Tak lama lagi, Ujian Nasional tingkat Sekolah
Menengah Atas akan Fitri hadapi.
Pukul empat sore. Di ruang tamu. Cangkir teh yang
kedua. Fitri baru saja kembali ke kota setelah singgah ke sini sejenak. Tak
lupa gulungan kertas besar di tangan kanannya. Ia tak lagi diantar paman.
Aku melihat ke sekeliling.
Poster Menara Eiffel terpasang rapi di tembok kayu
rumah kami. Poster-poster dengan tanggal yang berbeda-beda.
Empat dikalikan dua belas dikalikan tiga. Seratus
empat puluh empat. Kira-kira sebanyak itulah jumlah poster yang terpajang
sekarang.
Umurku sekarang...entah 29, entah 30. Sudah semakin
menua. Sudah saatnyakah aku menikah?
***
Satu bulan sebelum Ujian Nasional, Fitri berkunjung
ke rumah. Tentu saja dengan gulungan kertas besar di tangan kanannya.
Tapi, tunggu...
Bukan hanya gulungan kertas besar saja. Di tangan
kirinya ada sebuah amplop putih. Panjangnya sekitar 20cm, dengan lebar sekitar
15cm. Ia juga menyerahkannya padaku.
Aku membukanya.
Aku tak terlalu pintar membaca. Butuh waktu lama
untuk bisa membaca kalimat per kalimat di kertas tersebut.
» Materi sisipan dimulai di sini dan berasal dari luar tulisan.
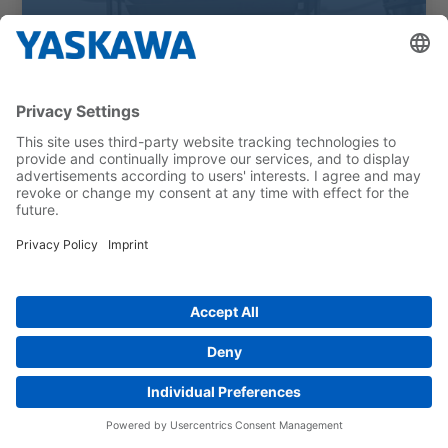
Cleaning hospital beds with robots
Tanganku bergetar. Mataku berkaca-kaca.
Aku melihat ke arah Fitri.
Ia tampak sumringah.
Matanya berkaca-kaca.
“Fitri dapat beasiswa kuliah, Kak...” air matanya
menetes.
“Di Paris, Perancis,”
Ia memelukku erat.
Aku melihat ke dinding-dinding kayu yang sudah
tertutup oleh banyaknya poster dari Fitri.
Menara Eiffel.
***
Aku tak pernah tahu Fitri berusaha sekeras ini untuk
bisa menginjakkan kaki di Paris. Fitri bilang aku tak perlu khawatir, karena ia
tak sendirian, ada beberapa teman sekolahnya yang juga berbasib mujur dengan
mendapatkan beasiswa tersebut.
“Kak Hasan tenang saja. Fitri akan baik-baik saja.
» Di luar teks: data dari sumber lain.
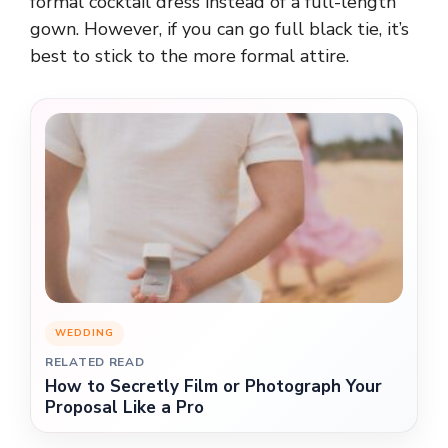
formal cocktail dress instead of a full-length
gown. However, if you can go full black tie, it’s
best to stick to the more formal attire.
WEDDING
RELATED READ
How to Secretly Film or Photograph Your
Proposal Like a Pro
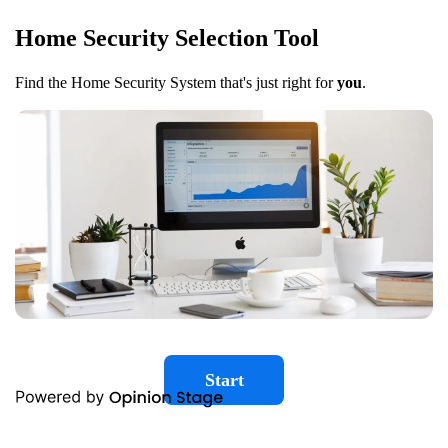
Home Security Selection Tool
Find the Home Security System that's just right for
you
.
Start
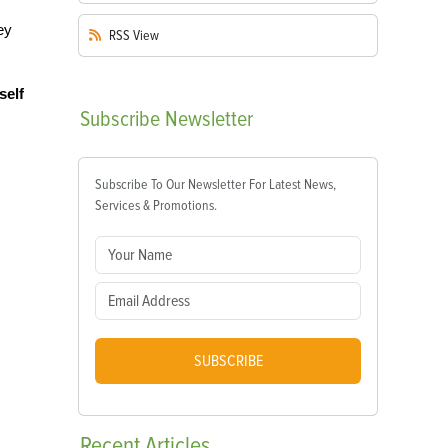
ey
RSS
View
self
Subscribe
Newsletter
Subscribe To Our Newsletter For Latest News,
Services & Promotions.
SUBSCRIBE
Recent
Articles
Paspor, visa, semua sudah beres!” katanya mantap saat aku meneleponnya.
“Syukurlah kalau begitu,” kataku
***
Aku mengantar Fitri ke bandara, paman dan bulik juga ikut. Aku berdoa sepanjang
jalan agar semua baik-baik saja.
***
Sudah hampir satu semester Fitri berkuliah di negeri
orang. Di sana, ia jga bekerja paruh waktu untuk hidupnya. Menjadi seorang waitress di sebuah restoran asia.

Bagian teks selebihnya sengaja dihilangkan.